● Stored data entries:

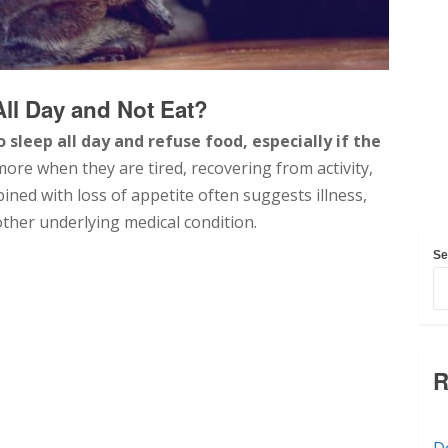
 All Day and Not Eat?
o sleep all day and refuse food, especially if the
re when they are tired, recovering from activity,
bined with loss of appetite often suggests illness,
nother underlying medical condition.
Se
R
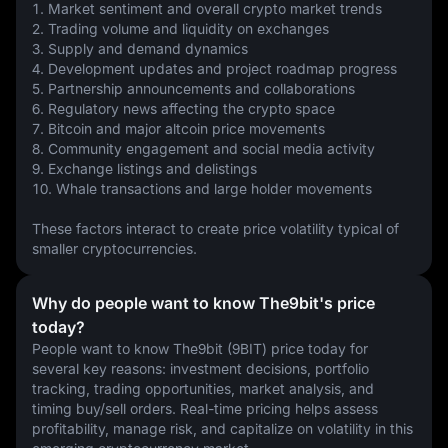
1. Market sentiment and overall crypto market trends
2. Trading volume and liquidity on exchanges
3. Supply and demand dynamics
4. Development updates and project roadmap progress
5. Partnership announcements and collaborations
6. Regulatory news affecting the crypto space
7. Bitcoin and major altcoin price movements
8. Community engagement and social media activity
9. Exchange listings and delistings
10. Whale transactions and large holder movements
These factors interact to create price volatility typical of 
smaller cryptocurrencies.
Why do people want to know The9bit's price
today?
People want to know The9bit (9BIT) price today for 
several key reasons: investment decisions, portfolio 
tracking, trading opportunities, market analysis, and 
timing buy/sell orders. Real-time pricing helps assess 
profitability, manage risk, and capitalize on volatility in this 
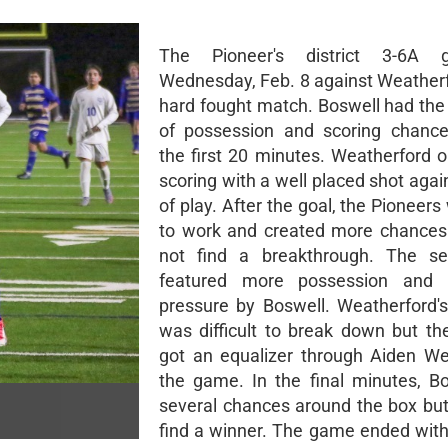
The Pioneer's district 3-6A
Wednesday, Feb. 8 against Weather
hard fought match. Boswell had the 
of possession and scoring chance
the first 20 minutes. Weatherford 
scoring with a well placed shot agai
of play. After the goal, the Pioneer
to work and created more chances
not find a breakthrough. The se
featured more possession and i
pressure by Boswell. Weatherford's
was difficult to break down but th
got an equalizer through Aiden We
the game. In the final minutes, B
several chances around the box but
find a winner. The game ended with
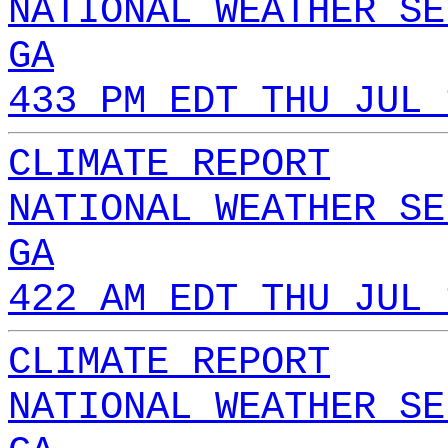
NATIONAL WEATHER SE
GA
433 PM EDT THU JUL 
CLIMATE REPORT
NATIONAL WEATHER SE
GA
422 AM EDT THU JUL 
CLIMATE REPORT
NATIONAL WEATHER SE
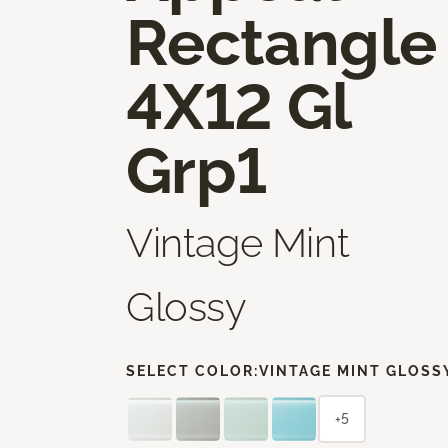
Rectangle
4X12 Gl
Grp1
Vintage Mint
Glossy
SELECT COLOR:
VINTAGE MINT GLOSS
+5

● Work order: Only one stretch of the data is wanted: write out exactly the lines from the one holding "timing buy/sell orders." through the one holding "not find a breakthrough. The se", both included, without the pictures.

● Response to this task:
timing buy/sell orders. Real-time pricing helps assess 
profitability, manage risk, and capitalize on volatility in this 
The Pioneer's district 3-6A
Wednesday, Feb. 8 against Weather
hard fought match. Boswell had the 
of possession and scoring chance
the first 20 minutes. Weatherford 
scoring with a well placed shot agai
of play. After the goal, the Pioneer
to work and created more chances
not find a breakthrough. The se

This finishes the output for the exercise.